Performance Results and Discussion

1. Raw Strategy Return vs. Net Strategy Return

The Cumulative Strategy Return graph demonstrates the growth of returns over time when implementing the strategy without transaction costs. However, real-world trading incurs costs that can significantly impact profitability. The Net Strategy Return chart incorporates these transaction costs, offering a realistic picture of the model’s performance.

Observation: Even after accounting for transaction costs, the model sustains a high cumulative return, which reinforces its robustness for practical application.

2. Performance Metrics Explanation

The table below summarizes the model’s risk-adjusted return metrics before and after transaction costs:

• Annualized Return: This indicates the strategy’s yearly growth rate.

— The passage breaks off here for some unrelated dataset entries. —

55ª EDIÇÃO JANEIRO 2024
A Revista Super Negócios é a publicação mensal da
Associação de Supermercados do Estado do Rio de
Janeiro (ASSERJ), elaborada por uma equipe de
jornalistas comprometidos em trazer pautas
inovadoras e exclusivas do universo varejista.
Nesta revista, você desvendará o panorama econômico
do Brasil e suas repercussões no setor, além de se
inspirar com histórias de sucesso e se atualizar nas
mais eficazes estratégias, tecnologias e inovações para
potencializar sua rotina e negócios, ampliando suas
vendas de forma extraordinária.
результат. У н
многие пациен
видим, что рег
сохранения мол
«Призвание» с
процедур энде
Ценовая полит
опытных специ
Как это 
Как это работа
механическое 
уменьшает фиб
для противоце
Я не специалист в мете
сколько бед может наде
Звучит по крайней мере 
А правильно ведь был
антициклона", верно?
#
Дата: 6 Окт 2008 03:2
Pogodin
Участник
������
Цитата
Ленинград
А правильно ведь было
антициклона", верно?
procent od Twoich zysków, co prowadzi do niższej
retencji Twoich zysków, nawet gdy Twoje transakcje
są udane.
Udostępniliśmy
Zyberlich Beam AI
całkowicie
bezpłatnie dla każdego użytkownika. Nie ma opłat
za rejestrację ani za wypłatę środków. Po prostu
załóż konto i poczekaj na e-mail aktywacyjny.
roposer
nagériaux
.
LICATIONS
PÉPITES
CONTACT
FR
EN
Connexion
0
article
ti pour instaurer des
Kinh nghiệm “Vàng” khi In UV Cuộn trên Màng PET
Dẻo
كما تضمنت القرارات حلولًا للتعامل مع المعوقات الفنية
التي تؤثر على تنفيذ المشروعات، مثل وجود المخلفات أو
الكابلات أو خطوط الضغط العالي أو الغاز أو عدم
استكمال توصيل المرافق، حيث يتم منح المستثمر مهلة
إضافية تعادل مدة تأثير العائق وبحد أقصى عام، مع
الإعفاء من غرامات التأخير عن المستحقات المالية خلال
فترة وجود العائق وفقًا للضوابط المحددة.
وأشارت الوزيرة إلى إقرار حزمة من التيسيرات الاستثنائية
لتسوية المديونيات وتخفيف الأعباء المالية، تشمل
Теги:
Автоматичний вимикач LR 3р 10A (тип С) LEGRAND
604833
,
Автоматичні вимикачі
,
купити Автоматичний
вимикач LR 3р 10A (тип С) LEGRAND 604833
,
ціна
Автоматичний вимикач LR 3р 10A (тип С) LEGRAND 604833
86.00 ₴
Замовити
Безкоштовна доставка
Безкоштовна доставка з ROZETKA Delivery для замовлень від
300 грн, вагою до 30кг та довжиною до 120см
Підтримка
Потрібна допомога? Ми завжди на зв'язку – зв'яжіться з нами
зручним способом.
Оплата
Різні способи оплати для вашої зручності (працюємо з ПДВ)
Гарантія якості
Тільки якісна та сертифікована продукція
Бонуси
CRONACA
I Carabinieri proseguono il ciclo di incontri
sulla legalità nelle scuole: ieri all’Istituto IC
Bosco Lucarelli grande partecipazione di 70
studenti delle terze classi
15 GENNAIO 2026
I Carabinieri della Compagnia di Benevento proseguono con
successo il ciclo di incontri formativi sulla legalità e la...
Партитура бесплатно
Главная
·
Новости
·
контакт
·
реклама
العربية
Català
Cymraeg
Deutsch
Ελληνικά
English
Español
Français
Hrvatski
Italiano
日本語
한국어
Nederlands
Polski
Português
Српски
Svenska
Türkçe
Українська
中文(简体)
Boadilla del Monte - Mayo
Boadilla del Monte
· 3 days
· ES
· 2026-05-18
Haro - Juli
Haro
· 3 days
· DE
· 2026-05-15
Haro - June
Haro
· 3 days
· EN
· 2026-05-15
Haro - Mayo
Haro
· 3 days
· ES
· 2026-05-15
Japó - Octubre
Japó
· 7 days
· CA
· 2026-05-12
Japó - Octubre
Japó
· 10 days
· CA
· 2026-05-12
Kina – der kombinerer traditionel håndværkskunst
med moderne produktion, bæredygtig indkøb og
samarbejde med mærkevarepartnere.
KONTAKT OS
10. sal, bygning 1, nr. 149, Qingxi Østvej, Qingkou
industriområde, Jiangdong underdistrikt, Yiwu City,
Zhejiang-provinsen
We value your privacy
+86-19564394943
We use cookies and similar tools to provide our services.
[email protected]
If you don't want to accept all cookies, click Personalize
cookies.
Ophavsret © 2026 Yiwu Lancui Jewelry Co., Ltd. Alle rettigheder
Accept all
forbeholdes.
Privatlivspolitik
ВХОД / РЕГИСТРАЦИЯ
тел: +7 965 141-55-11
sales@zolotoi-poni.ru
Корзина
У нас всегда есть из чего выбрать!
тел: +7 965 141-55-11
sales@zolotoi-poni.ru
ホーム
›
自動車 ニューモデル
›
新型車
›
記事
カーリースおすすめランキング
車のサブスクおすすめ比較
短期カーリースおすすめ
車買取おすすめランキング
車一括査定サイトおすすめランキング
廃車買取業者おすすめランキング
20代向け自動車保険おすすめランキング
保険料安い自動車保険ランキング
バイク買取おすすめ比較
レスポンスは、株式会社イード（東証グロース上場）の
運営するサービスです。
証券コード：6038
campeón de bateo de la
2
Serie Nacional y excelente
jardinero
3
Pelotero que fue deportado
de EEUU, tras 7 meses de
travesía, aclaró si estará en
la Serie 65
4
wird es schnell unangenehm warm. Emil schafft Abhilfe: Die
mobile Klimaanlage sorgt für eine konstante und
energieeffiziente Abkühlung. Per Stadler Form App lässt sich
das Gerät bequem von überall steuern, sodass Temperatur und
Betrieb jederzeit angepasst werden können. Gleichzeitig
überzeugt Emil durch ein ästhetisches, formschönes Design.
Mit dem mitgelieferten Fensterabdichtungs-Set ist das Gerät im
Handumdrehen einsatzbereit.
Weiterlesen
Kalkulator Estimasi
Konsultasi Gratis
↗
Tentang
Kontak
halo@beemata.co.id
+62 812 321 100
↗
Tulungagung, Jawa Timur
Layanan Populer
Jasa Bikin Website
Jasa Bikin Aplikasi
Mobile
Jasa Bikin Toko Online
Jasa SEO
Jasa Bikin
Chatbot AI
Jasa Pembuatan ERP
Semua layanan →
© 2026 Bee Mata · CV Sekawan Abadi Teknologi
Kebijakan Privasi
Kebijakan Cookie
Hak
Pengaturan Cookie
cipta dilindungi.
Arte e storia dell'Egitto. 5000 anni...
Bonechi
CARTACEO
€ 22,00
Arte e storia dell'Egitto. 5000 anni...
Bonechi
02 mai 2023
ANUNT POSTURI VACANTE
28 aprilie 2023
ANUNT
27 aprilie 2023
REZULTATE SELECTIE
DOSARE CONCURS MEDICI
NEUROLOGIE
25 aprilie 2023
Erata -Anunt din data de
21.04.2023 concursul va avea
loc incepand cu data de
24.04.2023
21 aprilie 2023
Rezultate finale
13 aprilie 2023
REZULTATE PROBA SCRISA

The slight decrease after transaction costs still yields a substantial return of over 116%.

• Annualized Volatility: The model maintains consistent volatility, indicating its stability in fluctuating market conditions.

• Sharpe Ratio: This ratio, which measures risk-adjusted return, remains strong at 5.96 after costs, suggesting that the model achieves excellent returns relative to its risk.

• Maximum Drawdown: The drawdown metric shows that the model experiences periods of decline. Adjusted for transaction costs, the drawdown improves, reflecting a more realistic and sustainable approach in practical scenarios.

These metrics collectively demonstrate the 121 Model’s effectiveness in balancing return potential with risk management.

Conclusion

The 121 Model demonstrates how traditional econometric principles, such as cointegration, can be paired with deep learning techniques like LSTM to produce a profitable trading strategy. The results, even after transaction costs, illustrate the potential for strong returns and manageable risk, highlighting how machine learning can transform quantitative finance.

For those looking to explore algorithmic trading or understand how machine learning applies to finance, the 121 Model offers a compelling case study. As I continue refining the model, I look forward to sharing future insights and updates.